A metà gennaio ho avvertito della leggera stitichezza, il mio gastroenterologo mi ha prescritto il peristil causandomi una fortissima diarrea tanto da farmi svegliare a causa dei crampi, una volta sospesa la somministrazione tutto è rientrato, a parte gli strizzoni di aria che ho avvertito la sera stessa dopo aver mangiato della carne e della rucola.
Da li in poi avvertivo sempre aria e uno stimolo continuo ad andare in bagno rivelatosi poi il più delle volte solo apparente, il mio gastroenterologo dunque non ha fatto altro che prescrivermi medicinali che poi son risultati ben poco utili alla risoluzione. Tutto è peggiorato da un paio di settimane, quando sempre il solito medico mi ha prescritto un clistere che ha peggiorato il mio quadro intestinale, lasciandomi con uno scombussolamento generale e causandomi una fortissima scarica di diarrea un giorno o due dopo tale da (scusate la franchezza) farmi pensare di farmela addosso.

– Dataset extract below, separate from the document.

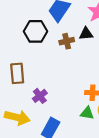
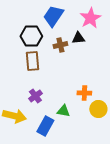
brown rectangle: (17, 73) -> (32, 61), moved
green triangle: (87, 113) -> (63, 111), moved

Ad oggi soffro di un fastidio alla parte sinistra dell addome, per capirci nella zona in cui si prende per un fianco una persona, con sensazione di tensione, aria, che a volte si irradia alla zona lombare, sento inoltre un fastidio allo stomaco e alla parte superiore dell'addome, stimolo quasi continuo ad andare in bagno ed ero felice perchè per qualche giorno ero riuscito ad andare regolarmente in bagno la mattina con defecazione anche in quantità normale nonostante il medico mi abbia detto che ci fossero ancora delle feci nel mio colon.

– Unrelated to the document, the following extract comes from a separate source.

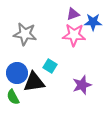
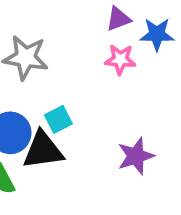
pink star: (74, 35) -> (120, 59), size x0.7
cyan square: (50, 66) -> (58, 119), moved, turned 32

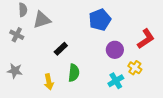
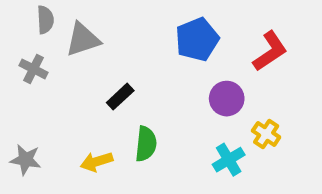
red L-shape: (146, 39) -> (270, 51), moved
gray star: (15, 71) -> (26, 160), moved
yellow arrow: (49, 82) -> (97, 162), turned 84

Noto anche che in questi giorni il fastidio in correlazione al fianco sinistro si irradi leggermente anche alla parte superiore della gamba sinistra.
Sono un tipo molto ansioso, sto aspettando una visita da un nuovo gastroenterologo dato che questo sopracitato ha perso la mia fiducia essendo stato molto lavativo nel dirmi dopo l'ultimo episodio di diarrea che si tratta di una malattia cronica intestinale prescrivendomi TELEFONICAMENTE della MESALAZINA senza sapere i risultati della calprotectina che dovrò avere a breve.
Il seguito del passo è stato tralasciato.